La Place Vendôme par la petite porte...

Un cordon plutôt sommaire relevé d'une pièce martelée signé Dinh Van (120 €), un étui à lunettes monogrammé Louis Vuitton (115 €), des boucles d'oreilles CC dorées emblème de la Maison Chanel (118 €) ou une bague Mimioui de Dior en jaune et diamant (200 €) : les "premiers prix" du luxe n'en finissent plus de séduire une clientèle chaque jour plus large. Pour preuve, chez Gucci on le reconnaît sans sourciller, les accessoires d'entrée de gamme atteignent aujourd'hui 50% des ventes. Démocratisation ou vulgarisation ? Lorsque luxe flirte avec mode, le risque d'y perdre son identité n'est jamais loin...
Liberté, égalité, luxe

Le luxe ne serait plus l'apanage des riches, au contraire : Avenue Montaigne, tout le monde peut désormais prétendre avoir son quart d'heure de luxe... La raison ? Bien loin des codes fondateurs qui ont façonné son identité - l'inaccessibilité, la pérennité et le savoir-faire traditionnel en tête -, le luxe rapproche ses méthodes de celles du mass-marketing, proposant des collections d'accessoires "chics et pas chers" pour draguer les petits budgets. Objectif : Séduire les "laissés pour compte" du luxe, leur ouvrir la - petite - porte du rêve par une gamme d'accessoires en série. Des détails d'initiés discrets mais aisément identifiables. Que ce soit donc la bague 3 en 1 signée Armani en pierres semi-précieuses et strass, cédée pour la modeste somme de 210 € ou le bracelet en lanière cuir Boucheron consenti à 110 €, le luxe est entré en désacralisation et rien ne semble devoir l'arrêter...

Une équation complexe

A la fois pur concentré de plaisir lié au sentiment jouissif de sa propre exception et à la certitude de consommer un mythe, une parcelle d'éternité, l'accessoire griffé est bien évidemment aussi vécu comme un signe statutaire distinctif. Et pourtant, face au caractère honnêtement rudimentaire du légendaire Pi de Dinh Van on est en droit de se poser la question : ce vague cordon flanqué d'une piécette est-il au luxe ce qu'est la Fountain de Duchamp à l'art ?
Au-delà de cette question, peut-être insoluble, de l'incarnation du luxe, une autre problématique de taille affleure.
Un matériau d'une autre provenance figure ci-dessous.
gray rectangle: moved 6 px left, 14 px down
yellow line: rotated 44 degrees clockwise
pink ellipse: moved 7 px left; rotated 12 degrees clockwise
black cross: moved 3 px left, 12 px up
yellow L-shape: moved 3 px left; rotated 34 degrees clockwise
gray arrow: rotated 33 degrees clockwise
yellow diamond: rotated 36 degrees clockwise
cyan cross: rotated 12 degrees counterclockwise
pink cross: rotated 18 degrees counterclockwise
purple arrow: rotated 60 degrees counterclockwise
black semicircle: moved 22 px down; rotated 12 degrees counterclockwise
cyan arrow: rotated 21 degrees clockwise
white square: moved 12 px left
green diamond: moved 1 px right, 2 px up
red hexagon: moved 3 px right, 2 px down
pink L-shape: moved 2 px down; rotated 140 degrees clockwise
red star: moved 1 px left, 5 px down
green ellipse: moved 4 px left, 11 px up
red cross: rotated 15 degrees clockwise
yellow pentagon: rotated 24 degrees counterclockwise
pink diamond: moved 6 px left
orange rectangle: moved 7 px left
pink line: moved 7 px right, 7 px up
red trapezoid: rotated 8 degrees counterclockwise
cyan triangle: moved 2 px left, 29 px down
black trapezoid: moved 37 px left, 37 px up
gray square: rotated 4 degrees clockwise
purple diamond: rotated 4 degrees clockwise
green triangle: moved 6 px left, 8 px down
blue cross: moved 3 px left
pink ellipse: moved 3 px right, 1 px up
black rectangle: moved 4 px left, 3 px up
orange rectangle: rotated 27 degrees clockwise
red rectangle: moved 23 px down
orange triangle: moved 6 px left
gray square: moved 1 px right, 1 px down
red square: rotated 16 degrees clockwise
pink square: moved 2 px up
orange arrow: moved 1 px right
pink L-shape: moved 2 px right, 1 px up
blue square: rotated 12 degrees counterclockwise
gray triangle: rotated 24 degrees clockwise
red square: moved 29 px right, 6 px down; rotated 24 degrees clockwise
Car à désacraliser sans cesse le luxe pour le faire rentrer dans le porte-monnaie, niant de fait ses valeurs de rareté, de savoir-faire ancestral jalousement gardé et de statut bien au-delà des modes et des tendances aléatoires, le risque est sans doute de l'entraîner dans une spirale de vulgarisation à la Cardin. Or n'était-ce pas là les mots mêmes de Coco Chanel : "Le luxe ce n'est pas le contraire de la pauvreté, c'est le contraire de la vulgarité". De fait, en ouvrant ainsi ses portes, le luxe devrait veiller à ne pas être vidé de sa substance car c'est son avenir ainsi qu'il hypothèque.